» Exercise
Everything from the line containing "privates Bücherarchiv, das" down to the last line below should be set down exactly, and only that, without the pictures.

» Provided material
[Start of section]
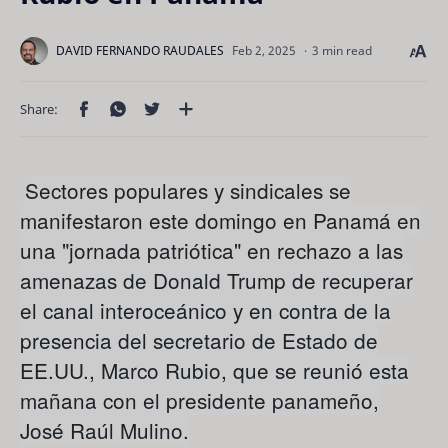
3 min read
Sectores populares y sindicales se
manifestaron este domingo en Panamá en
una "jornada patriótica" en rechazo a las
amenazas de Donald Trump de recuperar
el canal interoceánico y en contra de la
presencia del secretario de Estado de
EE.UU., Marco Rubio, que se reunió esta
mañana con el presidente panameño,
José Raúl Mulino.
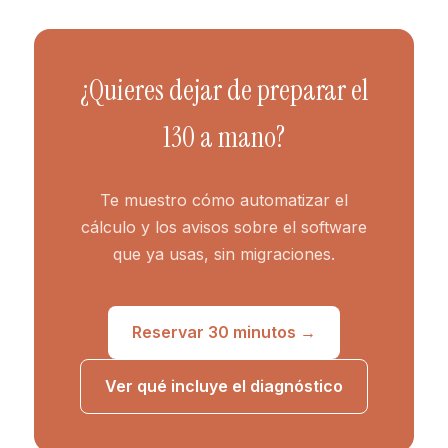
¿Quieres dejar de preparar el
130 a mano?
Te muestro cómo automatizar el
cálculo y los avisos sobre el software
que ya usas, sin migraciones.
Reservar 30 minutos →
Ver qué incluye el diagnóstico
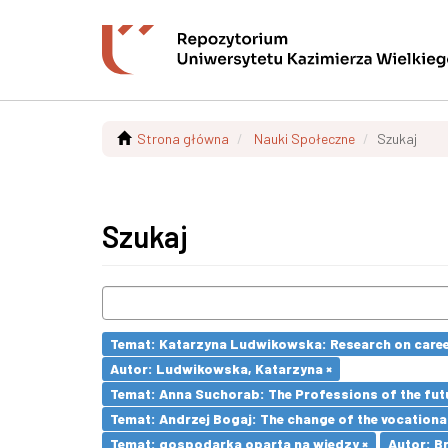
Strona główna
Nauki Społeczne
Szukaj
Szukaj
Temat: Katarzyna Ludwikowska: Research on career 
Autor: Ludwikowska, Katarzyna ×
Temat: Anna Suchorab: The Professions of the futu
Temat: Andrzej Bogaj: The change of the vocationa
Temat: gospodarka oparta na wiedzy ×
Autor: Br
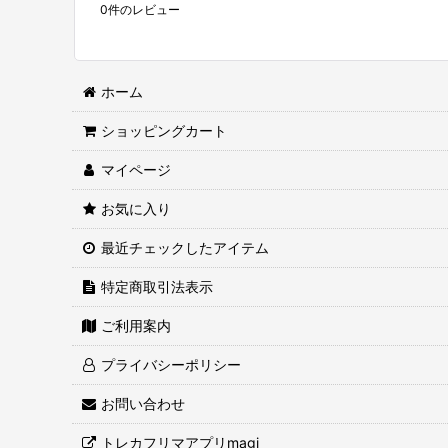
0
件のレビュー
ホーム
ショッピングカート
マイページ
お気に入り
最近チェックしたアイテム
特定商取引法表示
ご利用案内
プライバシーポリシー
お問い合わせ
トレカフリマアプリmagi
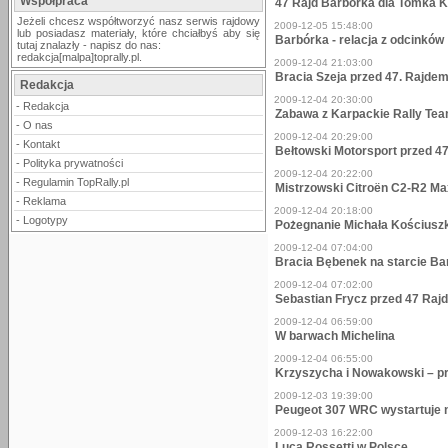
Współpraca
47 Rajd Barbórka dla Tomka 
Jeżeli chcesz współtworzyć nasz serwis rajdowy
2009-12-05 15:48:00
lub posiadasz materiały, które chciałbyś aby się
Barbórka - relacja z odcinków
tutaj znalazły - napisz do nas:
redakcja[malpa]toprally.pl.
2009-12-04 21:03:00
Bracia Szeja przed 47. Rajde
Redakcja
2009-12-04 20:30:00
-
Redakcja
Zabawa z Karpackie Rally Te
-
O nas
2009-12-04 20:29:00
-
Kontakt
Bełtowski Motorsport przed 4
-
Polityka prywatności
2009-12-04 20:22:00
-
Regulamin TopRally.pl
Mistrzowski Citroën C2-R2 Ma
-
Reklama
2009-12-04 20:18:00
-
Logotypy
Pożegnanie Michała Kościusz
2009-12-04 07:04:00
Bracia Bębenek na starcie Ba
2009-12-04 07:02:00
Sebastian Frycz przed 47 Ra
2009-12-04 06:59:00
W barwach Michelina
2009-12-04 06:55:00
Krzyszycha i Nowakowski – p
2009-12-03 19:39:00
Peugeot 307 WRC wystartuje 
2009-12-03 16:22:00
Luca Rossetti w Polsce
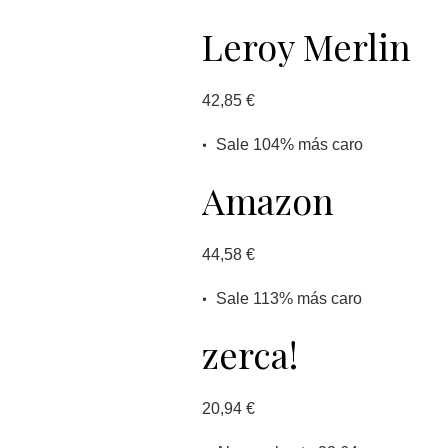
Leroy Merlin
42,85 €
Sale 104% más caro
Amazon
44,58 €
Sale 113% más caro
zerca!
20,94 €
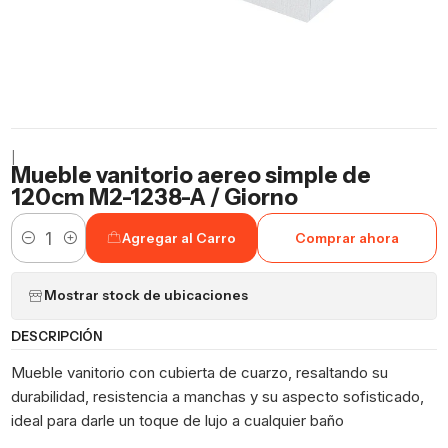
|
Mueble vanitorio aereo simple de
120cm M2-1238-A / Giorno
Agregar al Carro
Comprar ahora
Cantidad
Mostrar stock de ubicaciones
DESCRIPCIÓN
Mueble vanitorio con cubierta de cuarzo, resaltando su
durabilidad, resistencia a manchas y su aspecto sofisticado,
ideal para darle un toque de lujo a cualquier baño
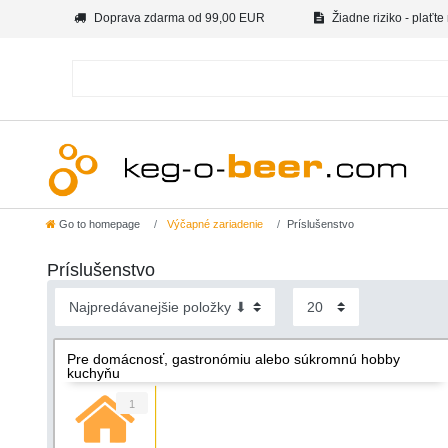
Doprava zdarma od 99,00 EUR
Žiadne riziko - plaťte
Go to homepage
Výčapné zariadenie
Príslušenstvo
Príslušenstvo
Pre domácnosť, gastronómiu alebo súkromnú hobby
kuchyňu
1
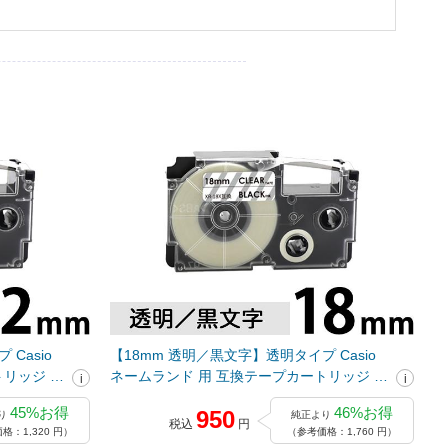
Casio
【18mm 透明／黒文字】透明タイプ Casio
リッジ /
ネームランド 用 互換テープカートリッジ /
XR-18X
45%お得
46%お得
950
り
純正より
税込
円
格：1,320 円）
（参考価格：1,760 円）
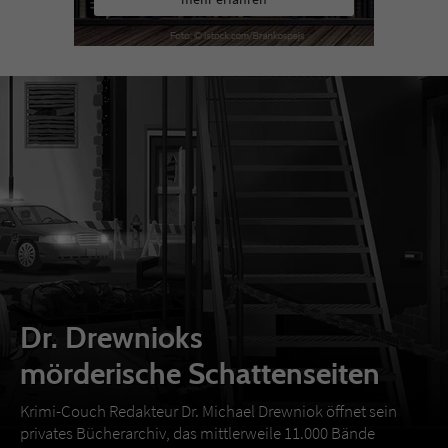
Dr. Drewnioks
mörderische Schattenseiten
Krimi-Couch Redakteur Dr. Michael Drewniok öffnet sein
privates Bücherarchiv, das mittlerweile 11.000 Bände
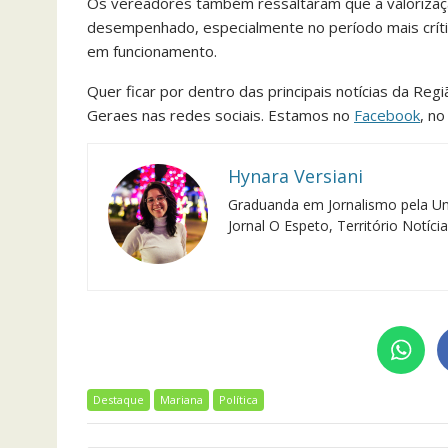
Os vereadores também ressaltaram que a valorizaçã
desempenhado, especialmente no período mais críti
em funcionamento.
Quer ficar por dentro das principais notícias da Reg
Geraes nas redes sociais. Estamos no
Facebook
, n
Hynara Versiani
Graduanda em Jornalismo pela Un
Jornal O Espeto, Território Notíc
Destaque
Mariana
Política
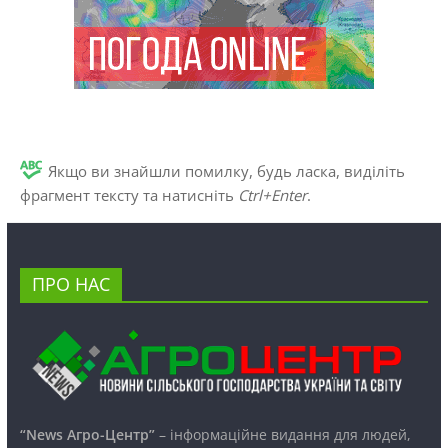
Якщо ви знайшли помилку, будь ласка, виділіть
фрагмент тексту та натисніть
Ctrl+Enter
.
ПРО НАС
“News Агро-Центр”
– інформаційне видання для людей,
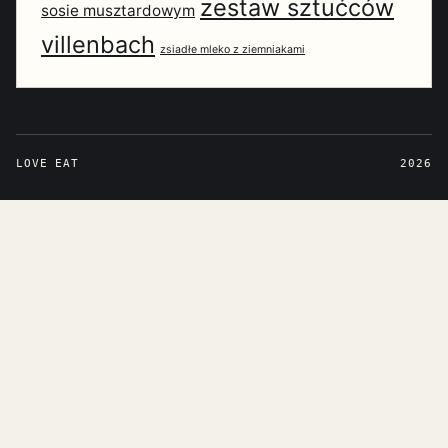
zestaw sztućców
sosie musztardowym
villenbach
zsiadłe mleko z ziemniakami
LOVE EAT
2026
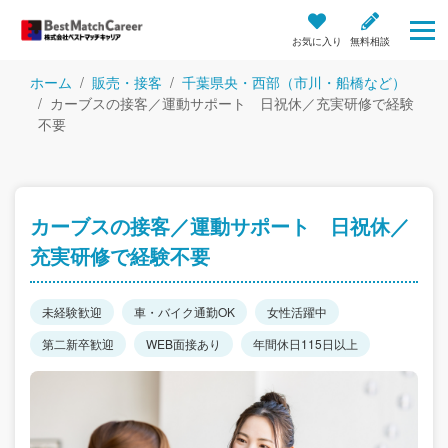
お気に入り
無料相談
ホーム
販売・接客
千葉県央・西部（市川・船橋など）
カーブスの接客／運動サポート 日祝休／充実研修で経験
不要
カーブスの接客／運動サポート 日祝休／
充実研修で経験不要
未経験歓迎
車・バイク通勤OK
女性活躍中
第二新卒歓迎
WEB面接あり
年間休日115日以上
[End of section]
» Your response
privates Bücherarchiv, das mittlerweile 11.000 Bände
Os vereadores também ressaltaram que a valorizaçã
desempenhado, especialmente no período mais críti
em funcionamento.
Quer ficar por dentro das principais notícias da Reg
Geraes nas redes sociais. Estamos no
Facebook
, n
Hynara Versiani
Graduanda em Jornalismo pela Un
Jornal O Espeto, Território Notíc
Destaque
Mariana
Política
Якщо ви знайшли помилку, будь ласка, виділіть
фрагмент тексту та натисніть
Ctrl+Enter
.
ПРО НАС
“News Агро-Центр”
– інформаційне видання для людей,
zestaw sztućców
sosie musztardowym
villenbach
zsiadłe mleko z ziemniakami
LOVE EAT
2026
お気に入り
無料相談
ホーム
販売・接客
千葉県央・西部（市川・船橋など）
カーブスの接客／運動サポート 日祝休／充実研修で経験
不要
カーブスの接客／運動サポート 日祝休／
充実研修で経験不要
未経験歓迎
車・バイク通勤OK
女性活躍中
第二新卒歓迎
WEB面接あり
年間休日115日以上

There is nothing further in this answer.